Records contained in a dataset:
########
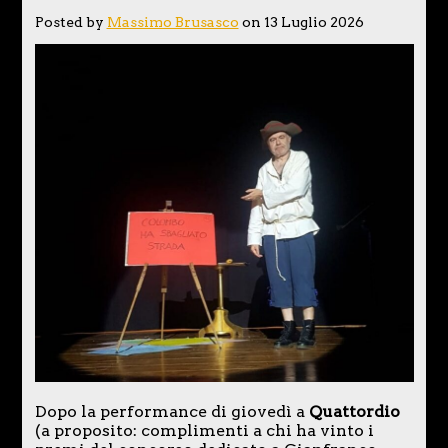
Posted by
Massimo Brusasco
on 13 Luglio 2026
Dopo la performance di giovedì a
Quattordio
(a proposito: complimenti a chi ha vinto i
########
*Task:* Would you please repeat each record exactly? Leave the pictures out.

*Exercise solution:*
Posted by
Massimo Brusasco
on 13 Luglio 2026
Dopo la performance di giovedì a
Quattordio
(a proposito: complimenti a chi ha vinto i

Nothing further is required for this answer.